TotallyOuting · 26/11/2016 17:25

was explained to us before the op that exploratory surgery will need to take place every 18 months to 2 years to make sure it doesn't come back, as it could potentially be fatal. this is not MY choice. its a medical necessity

Seconding the people that have said that even if it's 'a medical necessity', it is still absolutely her choice, and her choice alone, whether to go ahead with it or not. Regardless of how much you may want to steer her in a particular direction.

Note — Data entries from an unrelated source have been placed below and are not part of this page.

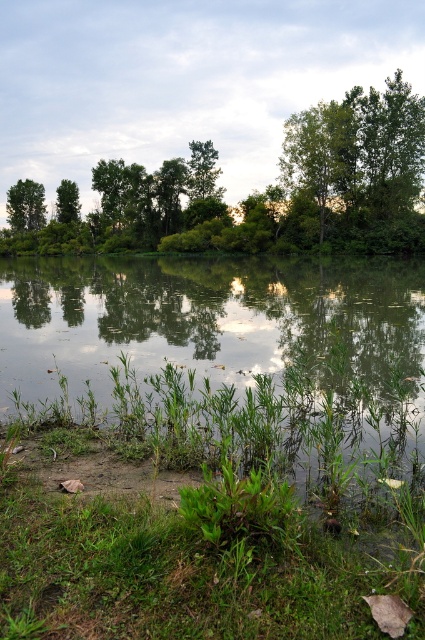 Question: Which is farther from the green leafy tree at upper left?

Choices:
 (A) green leafy trees at upper center
 (B) green matte tree at upper left

Answer: (A)

Question: Can you confirm if green leafy trees at upper center is positioned above green leafy tree at upper left?

Choices:
 (A) no
 (B) yes

Answer: (A)

Question: Which object is the closest to the green leafy tree at upper left?

Choices:
 (A) green matte tree at upper left
 (B) green leafy trees at upper center

Answer: (A)

Question: Which of these objects is positioned closest to the green leafy tree at upper left?

Choices:
 (A) green leafy trees at upper center
 (B) green matte tree at upper left

Answer: (B)

Question: Does green leafy tree at upper left appear on the left side of green matte tree at upper left?

Choices:
 (A) no
 (B) yes

Answer: (B)

Question: Is green leafy trees at upper center behind green matte tree at upper left?

Choices:
 (A) yes
 (B) no

Answer: (B) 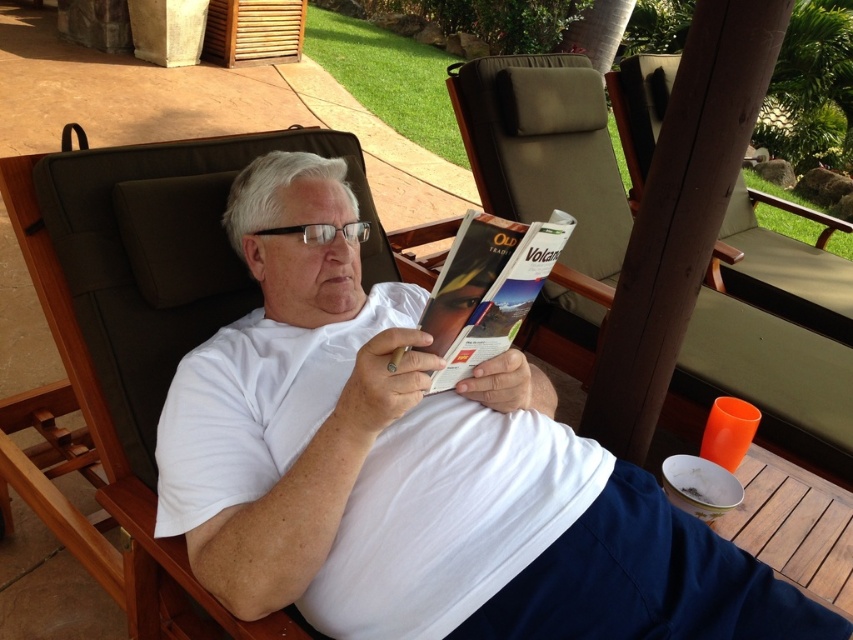 Who is higher up, white matte shirt at center or brown fabric rocking chair at center?

brown fabric rocking chair at center

Is white matte shirt at center below brown fabric rocking chair at center?

Yes, white matte shirt at center is below brown fabric rocking chair at center.

The width and height of the screenshot is (853, 640). Describe the element at coordinates (416, 468) in the screenshot. I see `white matte shirt at center` at that location.

Find the location of a particular element. white matte shirt at center is located at coordinates (416, 468).

Which is below, brown fabric beach chair at center or matte paper magazine at center?

brown fabric beach chair at center

Is point (132, 397) positioned behind point (547, 232)?

Yes.

Image resolution: width=853 pixels, height=640 pixels. I want to click on brown fabric beach chair at center, so click(x=152, y=310).

Consider the image. Does brown fabric rocking chair at center have a smaller size compared to matte paper magazine at center?

No.

Which of these two, brown fabric rocking chair at center or matte paper magazine at center, stands taller?

brown fabric rocking chair at center

The image size is (853, 640). Describe the element at coordinates (544, 150) in the screenshot. I see `brown fabric rocking chair at center` at that location.

At what (x,y) coordinates should I click in order to perform the action: click on brown fabric rocking chair at center. Please return your answer as a coordinate pair (x, y). Looking at the image, I should click on (544, 150). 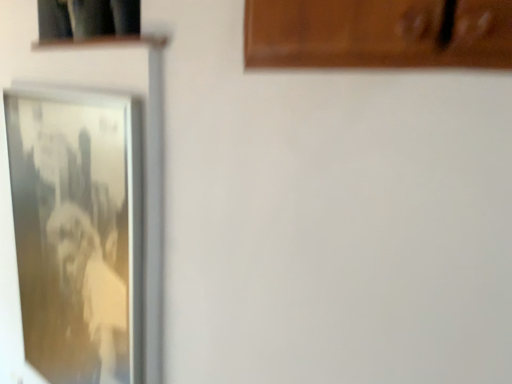 You are a GUI agent. You are given a task and a screenshot of the screen. Output one action in this format:
    pyautogui.click(x=<x>, y=<y>)
    Task: Click on the metallic silver frame at left
    This screenshot has width=512, height=384.
    Given the screenshot: What is the action you would take?
    pyautogui.click(x=78, y=231)

Image resolution: width=512 pixels, height=384 pixels. What do you see at coordinates (78, 231) in the screenshot?
I see `metallic silver frame at left` at bounding box center [78, 231].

TotallyOuting · 26/11/2016 17:26

Cross-posted, sorry about that.

Graphista · 26/11/2016 17:26

Don't think you're a control freak, think you're struggling to get used to your daughter now being an adult. And that is hard and I've yet to experience from the mothers perspective. I have experienced it from the daughters perspective and had similar discussions with my mother.

bcngran · 26/11/2016 17:27

But was it your girlfriend or your daughter herself who actually said that you shouldn't be there? Is there any way you can contrive a one to one private 10 minutes conversation just with your daughter, and voice your worries direct to your daughter in the sensitive, non overwhelming, non controlling way you are trying to be very careful to use?

Give her the possibility of coming back to you for support at any moment, if she changes her mind and decides she needs to. Then having done that I think you will have to step back, take a deep breath and sit it out.

cheweduprope · 26/11/2016 17:43

Why not just call your daughter and tell her how you feel?

keepbreathinginandout · 26/11/2016 18:25

i texted her and said if she needed picking up to text me..she called me back straight away and said she didnt realise that she might have the minor procedure, she thought she was just getting a quick check over. i explained that now that she has healed completely the surgeon might want to do the "thing" and i reminded her about the questions she had.... she said she was going to ask for a leaflet, lol..but she now wants me to come and hold her hand (literally) as it scares her...her gf was in the background saying if you having that you need your mum with you...i might faint! young love eh?